SportsMetrics: Blending Text and Numerical Data to Understand Information Fusion in LLMs
Yebowen Hu, Kaiqiang Song, Sangwoo Cho, Xiaoyang Wang, Hassan Foroosh, Dong Yu, Fei Liu
TL;DR
SportsMetrics presents a benchmark to evaluate LLMs on numerical reasoning and information fusion by processing long, text-rich play-by-play narratives from NBA and NFL games. It introduces four adversarial tasks—New Rule, Swap, Shuffle, and planning-based data queries—to probe LLMs' adaptability, robustness, and memory for complex data. The evaluation emphasizes a JSON-based working memory and uses domain-specific scoring metrics like NBA Game Score and NCAA Passing Efficiency to quantify performance. Findings show long-context LLMs generally outperform standard models, highlighting the importance of context length for accurate numerical tracking in long narratives. The benchmark offers a practical, sports-centric framework with potential extensions to multiplayer gaming and collaborative analytics.
Abstract
Large language models hold significant potential for integrating various data types, such as text documents and database records, for advanced analytics. However, blending text and numerical data presents substantial challenges. LLMs need to process and cross-reference entities and numbers, handle data inconsistencies and redundancies, and develop planning capabilities such as building a working memory for managing complex data queries. In this paper, we introduce four novel tasks centered around sports data analytics to evaluate the numerical reasoning and information fusion capabilities of LLMs.
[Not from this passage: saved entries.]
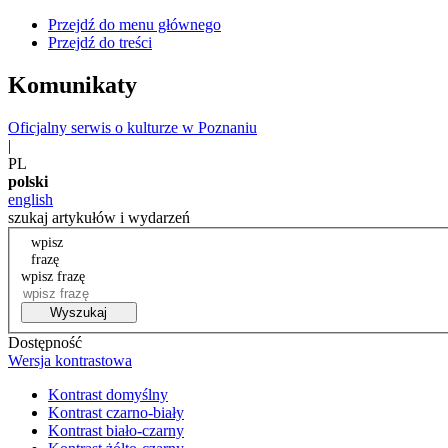
Przejdź do menu głównego
Przejdź do treści
Komunikaty
Oficjalny serwis o kulturze w Poznaniu
|
PL
polski
english
szukaj artykułów i wydarzeń
wpisz
frazę
wpisz frazę
Wyszukaj
Dostępność
Wersja kontrastowa
Kontrast domyślny
Kontrast czarno-biały
Kontrast biało-czarny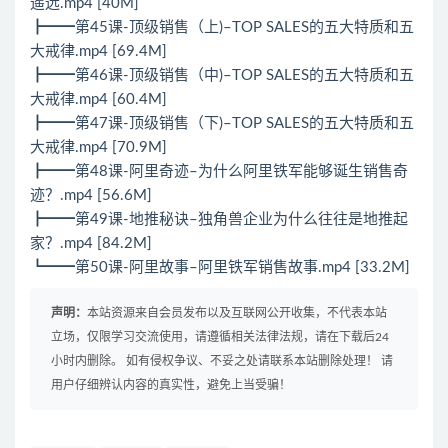
遥远.mp4 [40M]
┣━━第45课-顶级销售（上)–TOP SALES的五大特质和五
大戒律.mp4 [69.4M]
┣━━第46课-顶级销售（中)–TOP SALES的五大特质和五
大戒律.mp4 [60.4M]
┣━━第47课-顶级销售（下)–TOP SALES的五大特质和五
大戒律.mp4 [70.9M]
┣━━第48课-阿里奇迹–为什么阿里铁军能够诞生销售奇
迹？.mp4 [56.6M]
┣━━第49课-地推秘诀–独角兽企业为什么往往是地推起
家？.mp4 [84.2M]
┗━━第50课-阿里故事–阿里铁军销售故事.mp4 [33.2M]
声明：
本站资源来自会员发布以及互联网公开收集，不代表本站
立场，仅限学习交流使用，请遵循相关法律法规，请在下载后24
小时内删除。 如有侵权争议、不妥之处请联系本站删除处理！ 请
用户仔细辨认内容的真实性，避免上当受骗！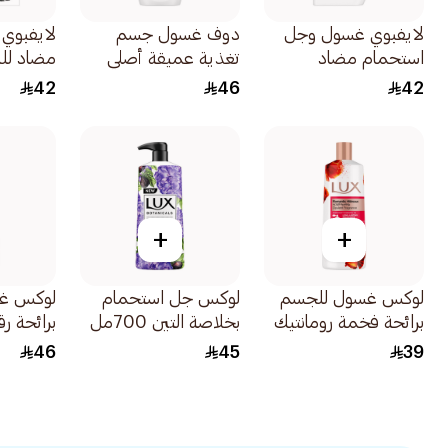
لايفبوي غسول وجل
دوف غسول جسم
لايفبوي
استحمام مضاد
تغذية عميقة أصلي
مضاد للب
للبكتيريا بمعادن البحر
500مل
بالفحم وا
42
46
42
500مل
300مل
+
+
لوكس غسول للجسم
لوكس جل استحمام
لوكس غ
برائحة فخمة رومانتيك
بخلاصة التين 700مل
برائحة ر
هيبيسكوس 500مل
700مل
46
45
39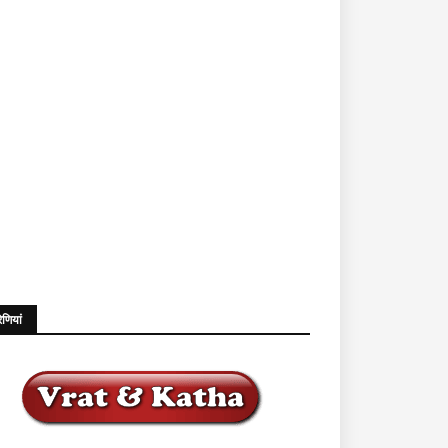
ेणियां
These tasks involve providing LLMs with detailed, play-by-play sports game descriptions, then challenging them with adversarial scenarios such as new game rules, longer durations, scrambled narratives, and analyzing key statistics in game summaries. We conduct extensive experiments on NBA and NFL games to assess the performance of LLMs on these tasks. Our benchmark, SportsMetrics, introduces a new mechanism for assessing LLMs' numerical reasoning and fusion skills.